INFORMATION SUPPLIED
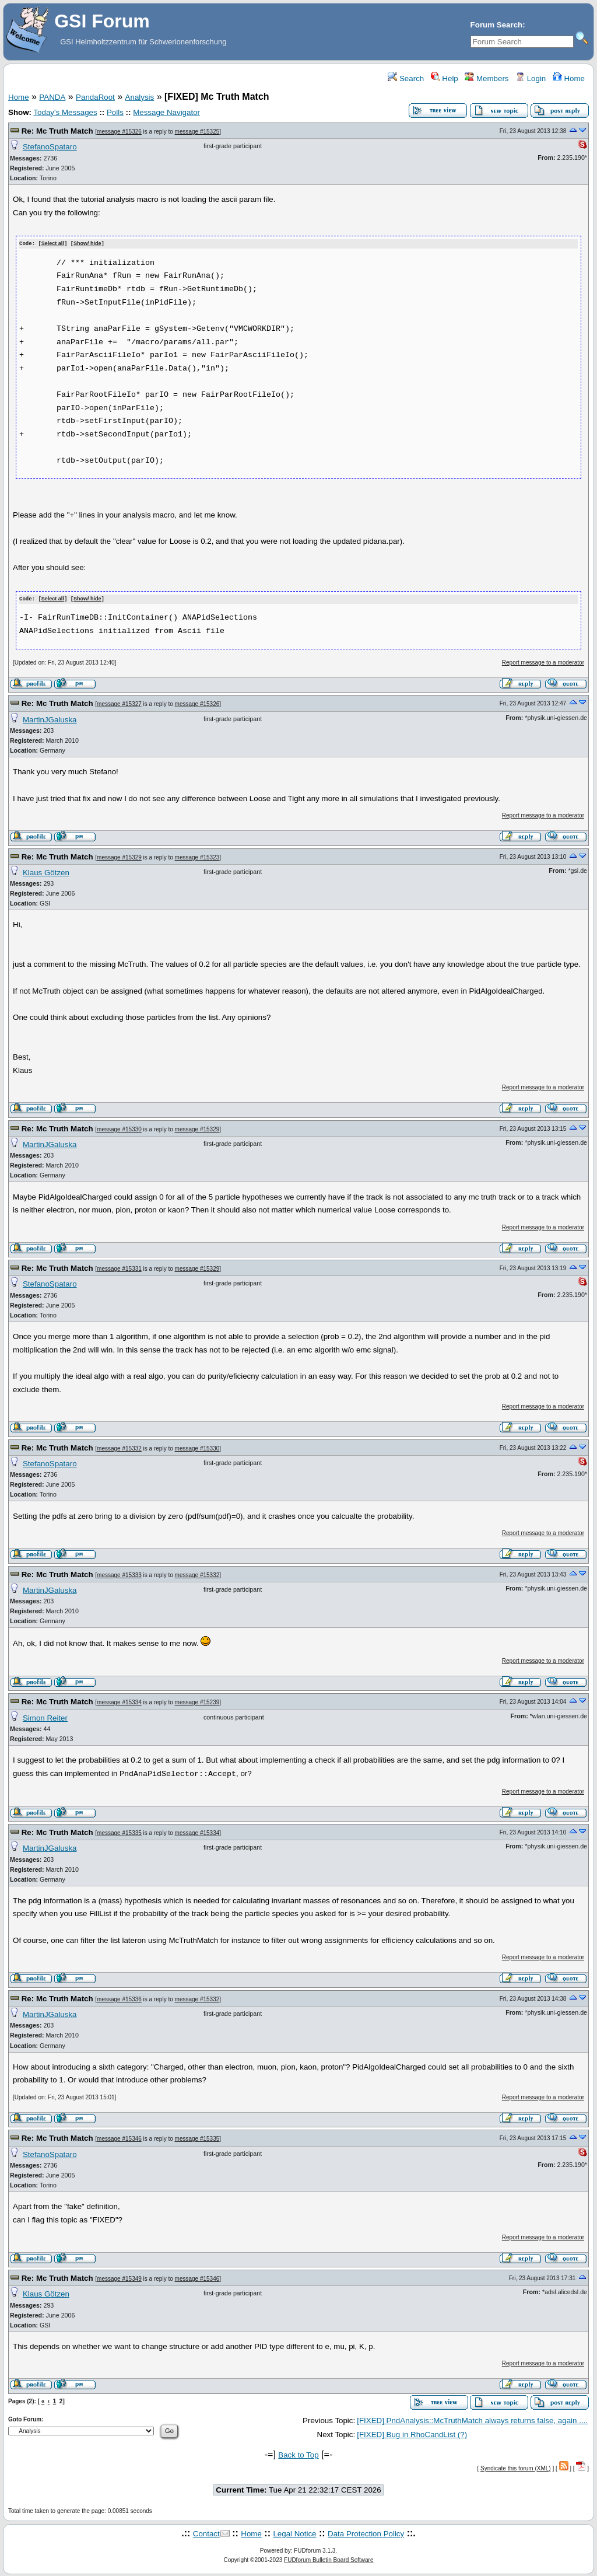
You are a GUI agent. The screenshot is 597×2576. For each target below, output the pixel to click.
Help (444, 78)
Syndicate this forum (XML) (515, 2467)
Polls (115, 112)
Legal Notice (294, 2533)
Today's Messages (65, 112)
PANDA (52, 97)
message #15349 (119, 2277)
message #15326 (119, 131)
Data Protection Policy (366, 2533)
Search (406, 78)
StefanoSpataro (50, 146)
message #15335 (119, 1832)
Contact (206, 2533)
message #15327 (119, 703)
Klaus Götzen (46, 871)
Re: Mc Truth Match (57, 131)
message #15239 (197, 1701)
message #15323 (197, 856)
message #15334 (119, 1701)
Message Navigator (166, 112)
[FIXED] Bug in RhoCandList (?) (412, 2434)
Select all (52, 244)
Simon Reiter (45, 1716)
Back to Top (298, 2453)
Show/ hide (87, 244)
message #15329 (119, 856)
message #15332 (119, 1447)
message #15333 (119, 1574)
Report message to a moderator (543, 661)
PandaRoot (95, 97)
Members (486, 78)
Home (569, 78)
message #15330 (119, 1128)
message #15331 (119, 1267)
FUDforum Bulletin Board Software (328, 2559)
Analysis (139, 97)
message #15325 (197, 131)
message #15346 (119, 2138)
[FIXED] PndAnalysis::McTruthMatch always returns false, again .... (472, 2419)
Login (530, 78)
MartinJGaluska (50, 718)
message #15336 (119, 1998)
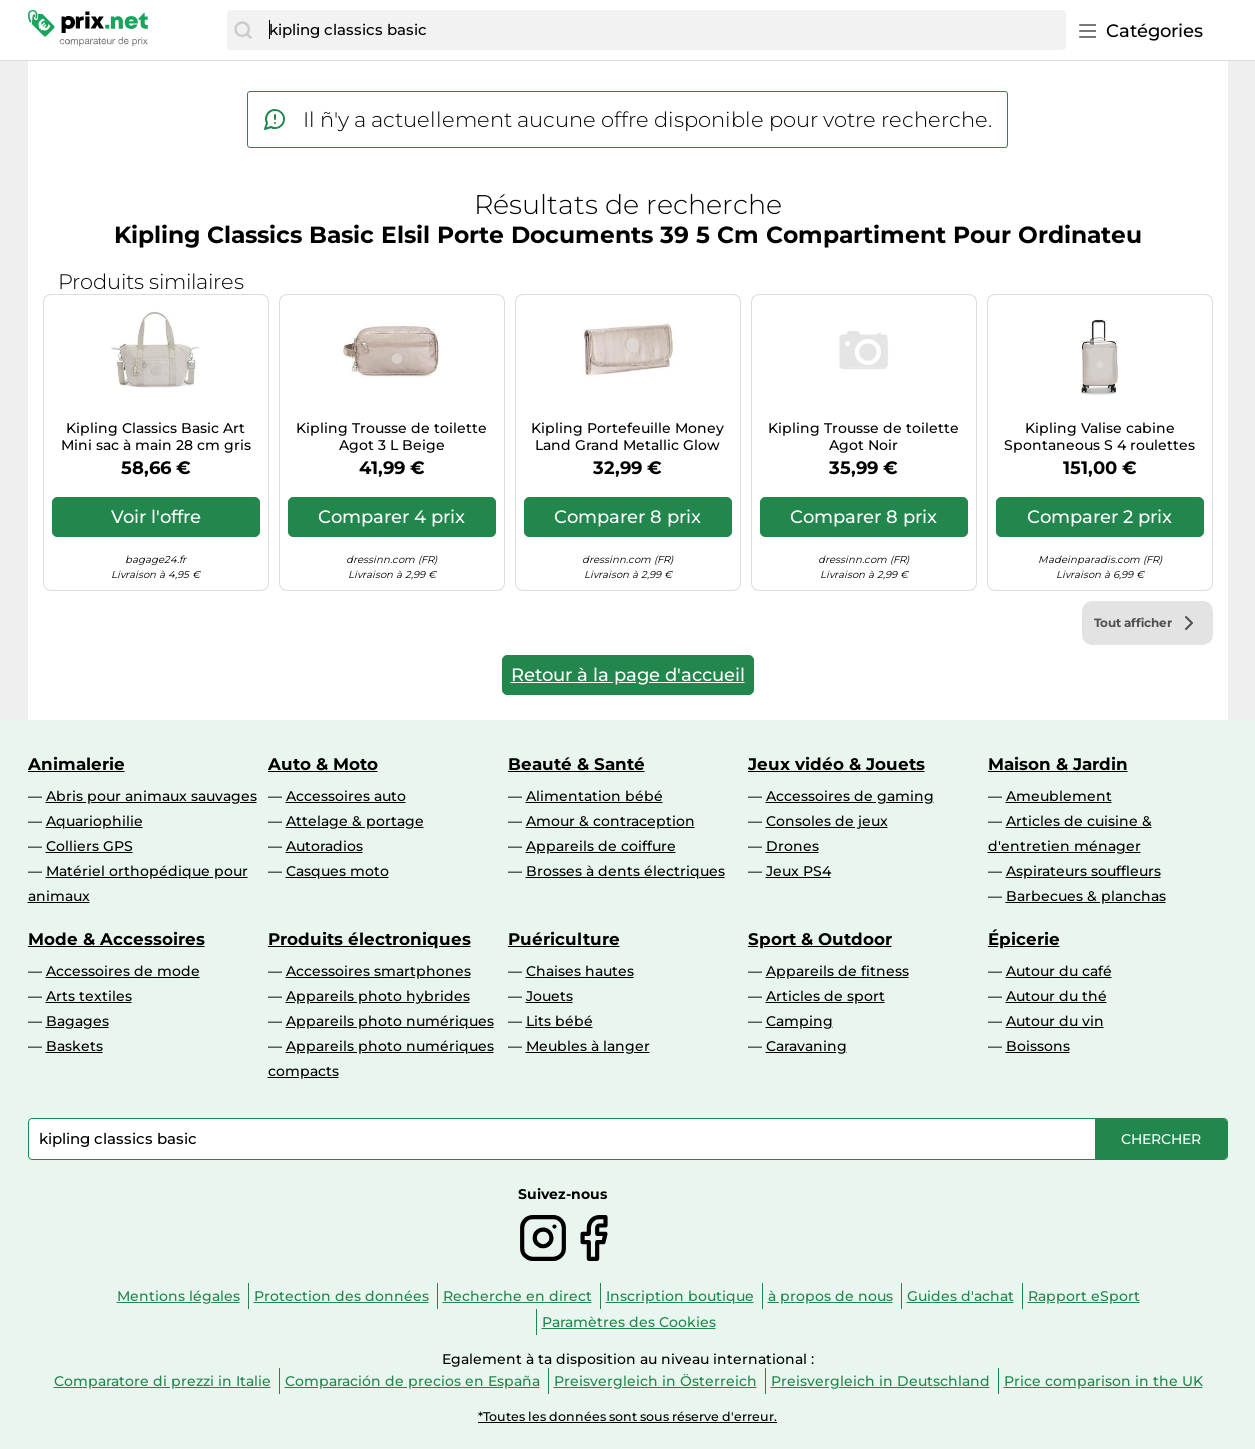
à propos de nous (830, 1296)
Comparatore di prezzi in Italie (162, 1381)
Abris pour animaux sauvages (151, 796)
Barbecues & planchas (1086, 896)
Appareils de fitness (837, 971)
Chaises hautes (580, 971)
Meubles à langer (588, 1046)
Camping (799, 1021)
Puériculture (564, 939)
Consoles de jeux (827, 821)
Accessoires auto (346, 796)
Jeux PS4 (798, 871)
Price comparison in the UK (1103, 1381)
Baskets (74, 1046)
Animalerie (76, 764)
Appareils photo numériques (390, 1021)
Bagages (77, 1021)
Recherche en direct (517, 1296)
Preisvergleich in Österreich (655, 1381)
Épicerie (1024, 939)
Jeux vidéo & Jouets (836, 764)
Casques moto (337, 871)
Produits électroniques (369, 939)
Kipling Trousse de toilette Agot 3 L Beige (391, 437)
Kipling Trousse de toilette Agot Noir (863, 437)
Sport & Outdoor (820, 939)
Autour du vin (1055, 1021)
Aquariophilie (94, 821)
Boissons (1038, 1046)
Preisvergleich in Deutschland (880, 1381)
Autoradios (324, 846)
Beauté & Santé (576, 764)
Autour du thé (1056, 996)
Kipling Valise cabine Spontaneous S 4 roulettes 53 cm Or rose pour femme (1099, 437)
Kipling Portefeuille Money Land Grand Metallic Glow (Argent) (627, 437)
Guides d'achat (960, 1296)
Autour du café (1059, 971)
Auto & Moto (323, 764)
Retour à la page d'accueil (628, 675)
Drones (792, 846)
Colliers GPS (89, 846)
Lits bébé (559, 1021)
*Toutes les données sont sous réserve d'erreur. (627, 1416)
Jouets (549, 996)
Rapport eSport (1084, 1296)
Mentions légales (178, 1296)
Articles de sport (825, 996)
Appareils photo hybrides (378, 996)
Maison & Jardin (1058, 764)
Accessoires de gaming (850, 796)
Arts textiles (89, 996)
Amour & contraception (610, 821)
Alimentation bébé (594, 796)
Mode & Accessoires (116, 939)
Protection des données (341, 1296)
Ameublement (1059, 796)
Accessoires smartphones (378, 971)
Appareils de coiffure (601, 846)
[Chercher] (243, 30)
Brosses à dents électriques (625, 871)
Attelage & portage (355, 821)
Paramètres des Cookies (629, 1322)
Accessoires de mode (123, 971)
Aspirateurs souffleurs (1083, 871)
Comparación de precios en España (412, 1381)
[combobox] (662, 30)
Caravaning (806, 1046)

EXERCISE GOAL
Using the data above, print exactly the lines from the line that contains "Bagages (77, 1021)" through the line that contains "Auto & Moto (323, 764)", with both included.

EXERCISE OUTPUT
Bagages (77, 1021)
Recherche en direct (517, 1296)
Preisvergleich in Österreich (655, 1381)
Épicerie (1024, 939)
Jeux vidéo & Jouets (836, 764)
Casques moto (337, 871)
Produits électroniques (369, 939)
Kipling Trousse de toilette Agot 3 L Beige (391, 437)
Kipling Trousse de toilette Agot Noir (863, 437)
Sport & Outdoor (820, 939)
Autour du vin (1055, 1021)
Aquariophilie (94, 821)
Boissons (1038, 1046)
Preisvergleich in Deutschland (880, 1381)
Autoradios (324, 846)
Beauté & Santé (576, 764)
Autour du thé (1056, 996)
Kipling Valise cabine Spontaneous S 4 roulettes 53 cm Or rose pour femme (1099, 437)
Kipling Portefeuille Money Land Grand Metallic Glow (Argent) (627, 437)
Guides d'achat (960, 1296)
Autour du café (1059, 971)
Auto & Moto (323, 764)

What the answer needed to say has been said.